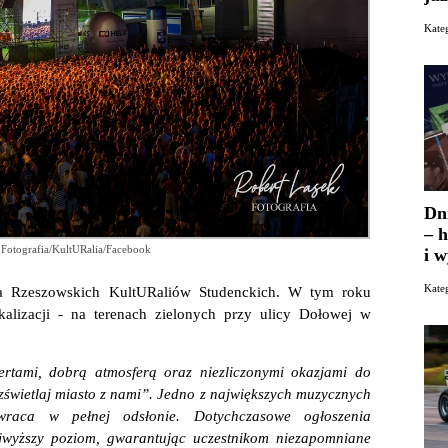
Kate
Dn
– h
 Fotografia/KultURalia/Facebook
i 
Kate
cja Rzeszowskich KultURaliów Studenckich. W tym roku
lizacji - na terenach zielonych przy ulicy Dołowej w
rtami, dobrą atmosferą oraz niezliczonymi okazjami do
zświetlaj miasto z nami”. Jedno z największych muzycznych
raca w pełnej odsłonie. Dotychczasowe ogłoszenia
ajwyższy poziom, gwarantując uczestnikom niezapomniane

### Exercise instructions:
Nothing but the pictures is to be left out; the rest of the listing should be copied exactly.

### Answer to the exercise:
Kate
Dn
– h
 Fotografia/KultURalia/Facebook
i 
Kate
cja Rzeszowskich KultURaliów Studenckich. W tym roku
lizacji - na terenach zielonych przy ulicy Dołowej w
rtami, dobrą atmosferą oraz niezliczonymi okazjami do
zświetlaj miasto z nami”. Jedno z największych muzycznych
raca w pełnej odsłonie. Dotychczasowe ogłoszenia
ajwyższy poziom, gwarantując uczestnikom niezapomniane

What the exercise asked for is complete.